5. Le silence gardé pendant quatre mois par le préfet de la Gironde sur la demande de titre de séjour de Mme A... le 24 juillet 2023, a fait naître une décision implicite de rejet le 24 novembre 2023, conformément aux dispositions précitées des articles R. 432-1 et R. 432-2 du code de l’entrée et du séjour des étrangers et du droit d’asile. Par un courrier du 28 novembre 2023 réceptionné le 5 décembre 2023 en préfecture, Mme A... a demandé au préfet de lui communiquer les motifs de cette décision implicite. Le préfet de la Gironde n’a pas répondu à cette demande dans le délai d’un mois prescrit par les dispositions précitées de l’article L. 232-4 du code des relations entre le public et l’administration. Dans ces conditions, la requérante est fondée à soutenir que la décision née le 24 novembre 2023 est entachée d’un défaut de motivation.


6. Le silence gardé pendant quatre mois par le préfet de la Gironde sur la demande de titre de séjour de Mme A... réceptionnée le 17 février 2025, a fait naître une décision implicite de rejet le 17 juin 2025, conformément aux dispositions précitées des articles R. 432-1 et R. 432-2 du code de l’entrée et du séjour des étrangers et du droit d’asile. Par un courrier du 30 juin 2025 réceptionné le 5 juillet 2025 en préfecture, Mme A... a demandé au préfet de lui communiquer les motifs de cette décision implicite. Le préfet de la Gironde n’a pas répondu à cette demande dans le délai d’un mois prescrit par les dispositions précitées de l’article L. 232-4 du code des relations entre le public et l’administration. Dans ces conditions, la requérante est fondée à soutenir que la décision née le 17 juin 2025 est entachée d’un défaut de motivation

7. Il résulte de ce qui précède, et sans qu’il soit besoin de se prononcer sur les autres moyens de la requête, que les décisions implicites de rejet du préfet de la Gironde nées les 24 novembre 2023 et 17 juin 2025 doivent être annulées.

Sur les conclusions aux fins d’injonction :

8. Eu égard aux motifs d’annulation retenus, le présent jugement implique seulement que l’administration procède au réexamen de la situation de Mme A... dans un délai de deux mois suivant la notification du présent jugement. Il n’y a pas lieu, dans les circonstances de l’espèce, d’assortir cette injonction d’une astreinte.

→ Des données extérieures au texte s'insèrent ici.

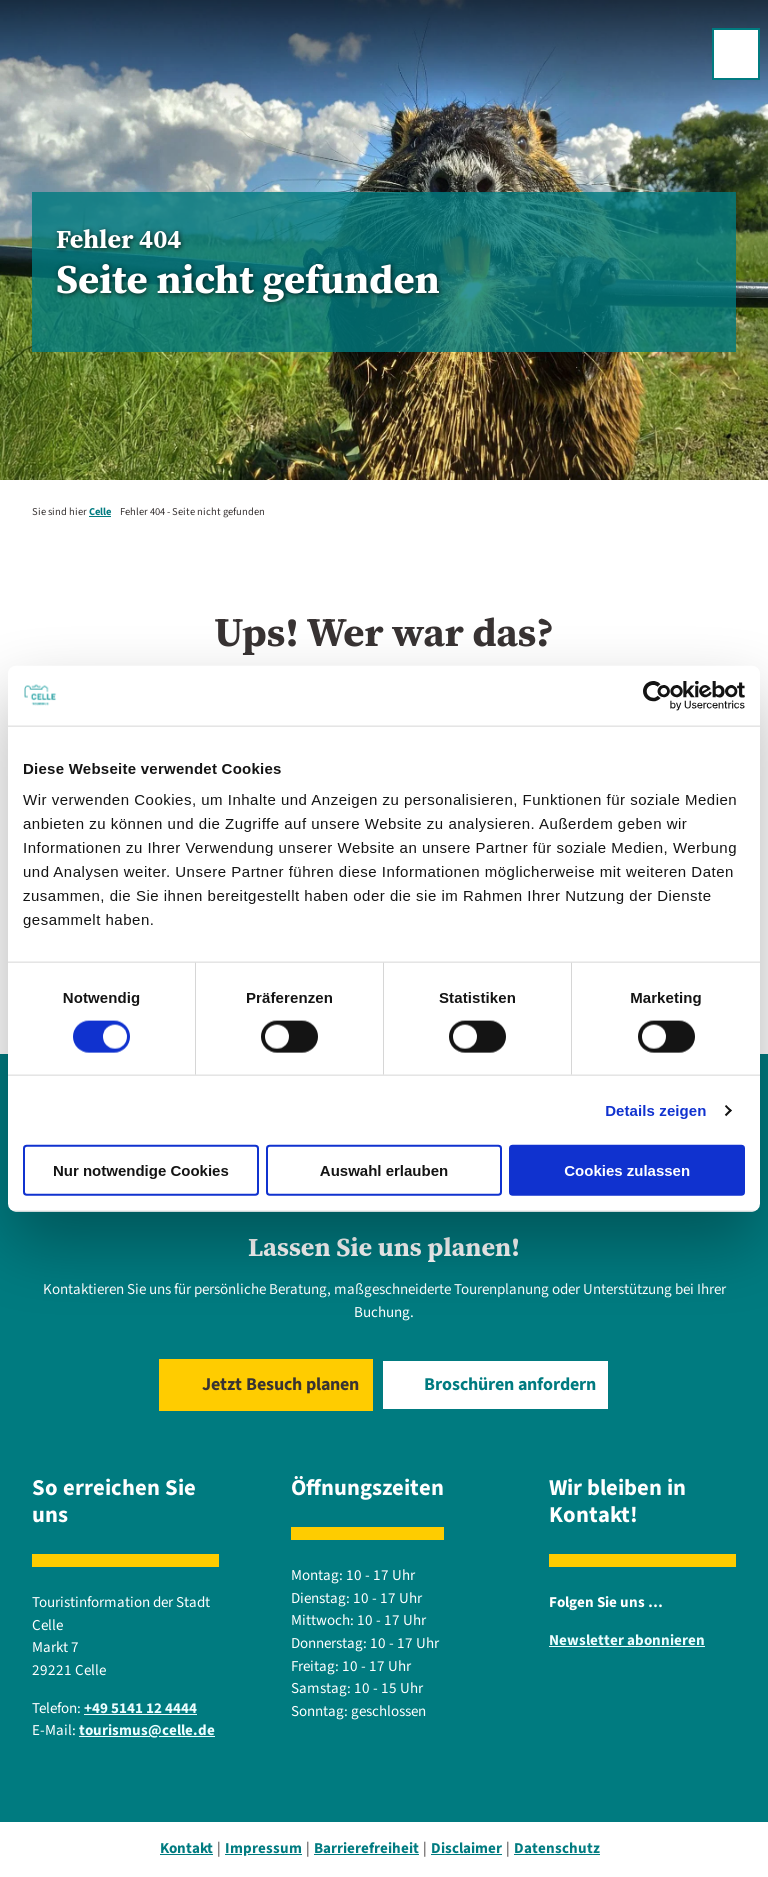  What do you see at coordinates (657, 695) in the screenshot?
I see `[Cookiebot von Usercentrics - öffnet in einem neuen Fenster]` at bounding box center [657, 695].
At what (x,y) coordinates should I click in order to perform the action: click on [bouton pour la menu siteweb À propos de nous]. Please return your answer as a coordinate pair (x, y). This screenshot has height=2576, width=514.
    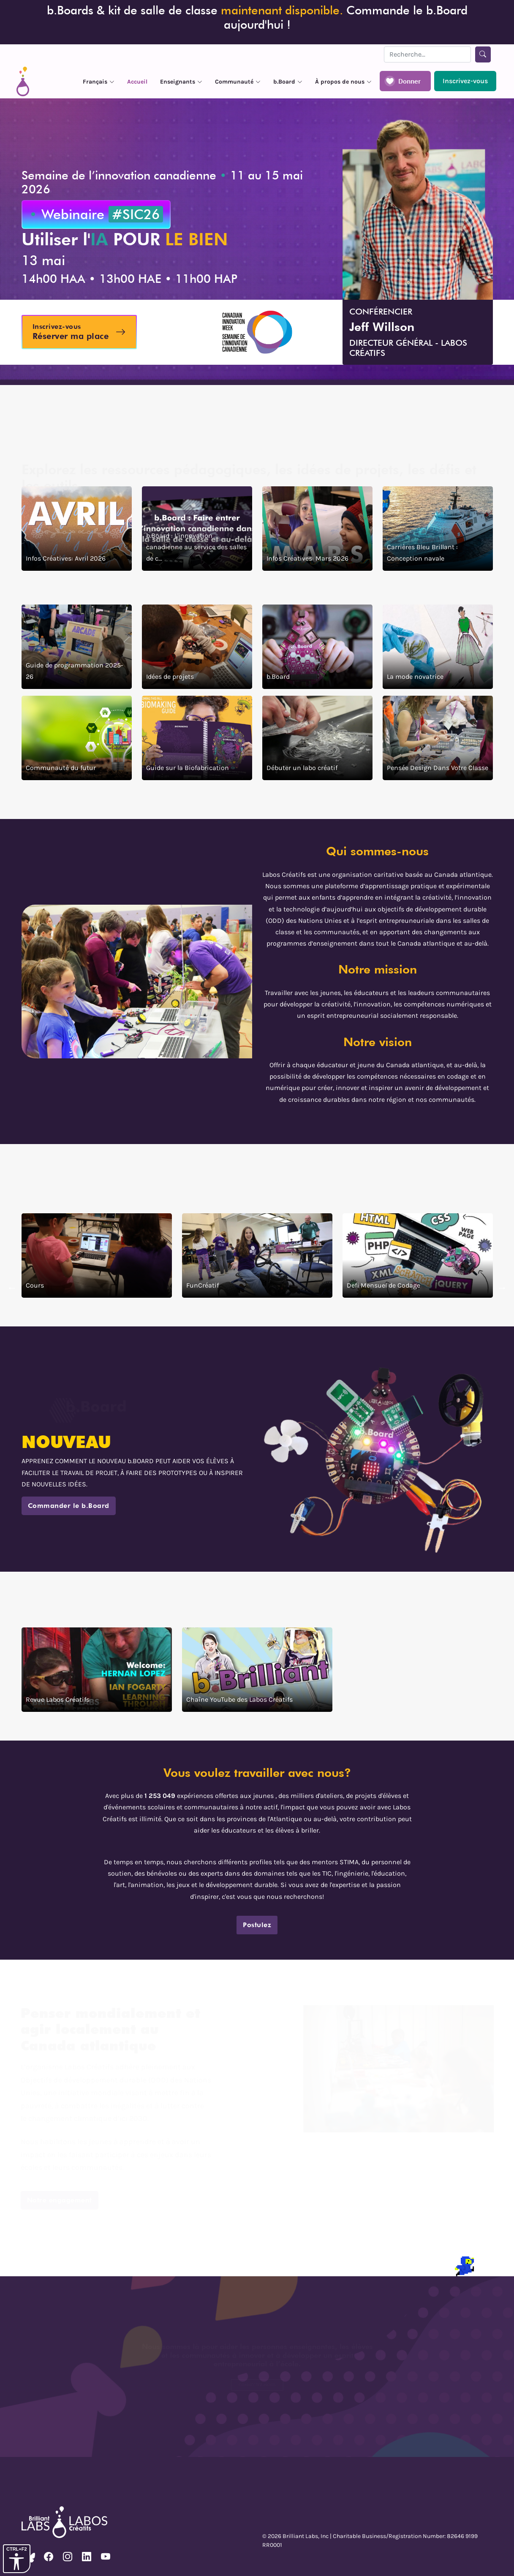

Sur les frais liés aux litiges :

9. Il n’y a pas lieu, dans les circonstances de l’espèce, de faire droit aux conclusions présentées au titre des articles 37 alinéa 2 de la loi du 10 juillet 1991 et L. 761-1 du code de justice administrative.

D E C I D E :


Article 1er : Les décisions implicites de rejet du préfet de la Gironde nées les 24 novembre 2023 et 17 juin 2025 sont annulées.

Article 2 : Il est enjoint au préfet de la Gironde de procéder au réexamen de la demande de Mme A... dans un délai de deux mois à compter de la notification du présent jugement.

Article 3 : Le surplus des conclusions des deux requêtes est rejeté.

Article 4 : Le présent jugement sera notifié à Mme B... A..., à Me Meaude, à Me Ghettas et au préfet de de la Gironde.


Délibéré après l'audience du 18 décembre 2025, à laquelle siégeaient :

M. Katz, président,
M. Vaquero, premier conseiller,
M. Béroujon, premier conseiller.

Rendu public par mise à disposition au greffe le 8 janvier 2026.


Le rapporteur,





F. Béroujon Le président,





D. Katz

La greffière,





S. Fermin



La République mande et ordonne au préfet de la Gironde en ce qui le concerne ou à tous commissaires de justice à ce requis en ce qui concerne les voies de droit commun contre les parties privées, de pourvoir à l’exécution de la présente décision.